Так описал эту сцену сэр Пол Райкот. Далее он рассказывает, что это страшное убийство так напугало утонченных придворных, что в панике они позабыли все, чему научились за долгие годы прилежной учебы в дворцовой школе. «В ушах присутствовавших тогда во дворце звенели крики на самых разных языках. Кто кричал по-грузински, кто по-албански, кто по-боснийски, кто по-мингрельски, а прочие по-турецки или по-итальянски», и все они, эти сановники в подобающих их положению одеждах и в украшенных плюмажами тюрбанах, соответствующих должностям, занимаемым ими в этом идеально устроенном государстве, беспомощно орали друг на друга, не в силах понять, что кричат им в ответ.
«Что за дивное зрелище — наблюдать новое устройство мира и непривычный облик вещей в том, что касается обычаев, традиций, привычек, пищи и языка, — записал путешественник Эдвард Браун летом 1669 года. — Стоит отъехать на день пути от Рааба, как человеку начинает казаться, что он распрощался с нашим миром, и, еще не доехав до Буды, попал в другой мир, совсем не похожий на страны Запада, ибо здесь не носят волос на голове, лент, манжет, шляп, перчаток; здесь нет кроватей и не пьют пива». Браун говорил от лица многих поколений западных путешественников, которых, стоило им шагнуть за порог Дар-уль-Ислама, неизменно охватывало чувство, будто они попали в другой мир.

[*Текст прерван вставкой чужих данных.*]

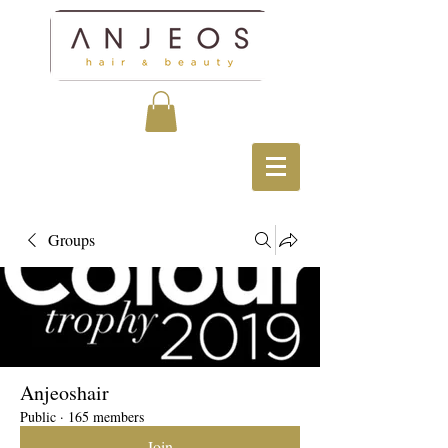
Groups
Anjeoshair
Public
·
165 members
Join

Империя никогда не имела четких очертаний, разве что представляла собой что-то вроде восьмерки, круги которой сходились в Стамбуле, но, когда ты попадал туда, переправившись через Дунай у Рааба, или преодолев горные перевалы на побережье Далмации, или после морского путешествия (в пятидесятые годы XVII века — тридцать шесть дней от Венеции до Константинополя), — даже воздух казался иным. «Разве вы не дышите воздухом Великого сеньора? — вопрошал в XVII веке один великий визирь у иностранных торговцев, вымогая деньги. — И вы ничего не заплатите за это?»

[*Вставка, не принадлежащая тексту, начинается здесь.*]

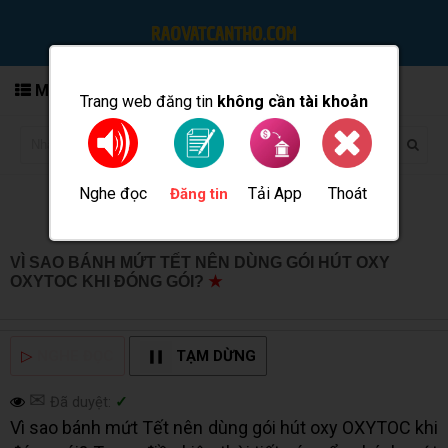
MENU
Trang web đăng tin
không cần tài khoản
Nghe đọc
Tải App
Thoát
Đăng tin
VÌ SAO BÁNH MỨT TẾT NÊN DÙNG GÓI HÚT OXY
OXYTOC KHI ĐÓNG GÓI?
★
MUA BÁN TẠI CẦN THƠ
INFO
▷
NGHE ĐỌC
TẠM DỪNG
✉
Đã duyệt:
✓
Vì sao bánh mứt Tết nên dùng gói hút oxy OXYTOC khi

Приграничные территории к тому времени были довольно унылым местом. Христиане понастроили там фортов и карантинных станций, турки укомплектовали гарнизоном каждую из своих крепостей, но в целом эта территория производила впечатление позабытой страны, которую оживляют лишь время от времени проходящие по ней армии или конные отряды, отправляющиеся в набег. Османские торговцы редко забирались так далеко — их отпугивал уже один карантин, не говоря об опасностях, ожидающих в христианских землях. Запад дал этому великому рубежу, этому культурному разлому, разделившему Европу, лишь крупицу той энергии, что была накоплена здесь теми, кто раздвигал границы империи — до берегов Атлантики, до венгерских равнин, до берегов Дуная и Днепра, до Каспийского моря и пустынь Магриба — в те дни, когда османское приграничье было полно жизни.

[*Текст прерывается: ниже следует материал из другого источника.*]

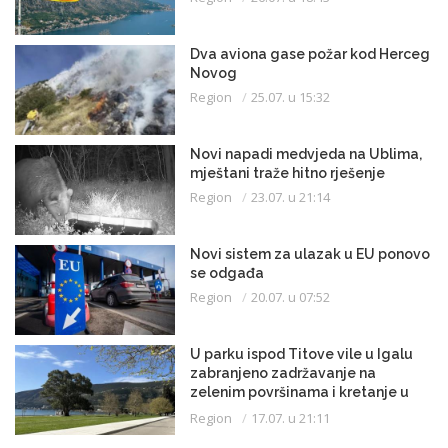
Dva aviona gase požar kod Herceg
Novog
Region
25.07. u 15:32
Novi napadi medvjeda na Ublima,
mještani traže hitno rješenje
Region
23.07. u 21:14
Novi sistem za ulazak u EU ponovo
se odgađa
Region
20.07. u 07:52
U parku ispod Titove vile u Igalu
zabranjeno zadržavanje na
zelenim površinama i kretanje u
kupaćem kostimu
Region
17.07. u 21:11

У каждого гостя с Запада был свой момент инициации. Молодой английский путешественник Александр Кингслейк испытал его в 1846 году в Эсене, когда огромная толпа людей в красочных одеждах набросилась на его чемоданы, передралась из-за них и в конце концов втащила их на крутой берег реки, а молодой чешский дворянин барон Вратислав — летом 1599-го, когда обнаружил, что местные жители даже самые мелкие услуги оказывают за плату — на турок, наставляет он последующих путешественников, деньги оказывают весьма «успокаивающее» воздействие. Французы неизменно обращали внимание на то, что на смену сапогам, гетрам, камзолам, лосинам и вообще всему, что носят в Европе, приходят самые простые халаты и богатый набор разнообразных головных уборов. Это был тот момент, когда, как писал один философ XVI века, который в Османской империи не бывал, путешественник, прибывший из Венеции, чувствует, что покинул город и попал в овчарню. Вы въезжали в империю, солдаты которой встречали вас цветами и поцелуями. Великолепный конный отряд сипахи — в воздухе реют копья, луки натянуты, колчаны полны стрел, на плечи наброшены шкуры диких зверей, на головах белоснежные тюрбаны, темные лица обветрены — проносится, поднимая облако пыли, чтобы составить вам эскорт. В 1599 году, когда английский коммерсант Джордж Сандис думал, что уже вот-вот ступит на турецкий берег, греческая команда судна начала вести себя странно: утверждая, что за ввоз вина полагается смертная казнь, «они, не желая выливать такой хороший напиток в море, выпили его; капитан то спит мертвецким сном, то вскакивает, полный энергии, и начинает проявлять свой вспыльчивый нрав; находящийся на корабле слепец рассекает тростью воздух и падает за борт; капитан, внезапно пробудившись к жизни, начинает размахивать направо и налево абордажной саблей, и вся команда, спасаясь от него, прыгает в море».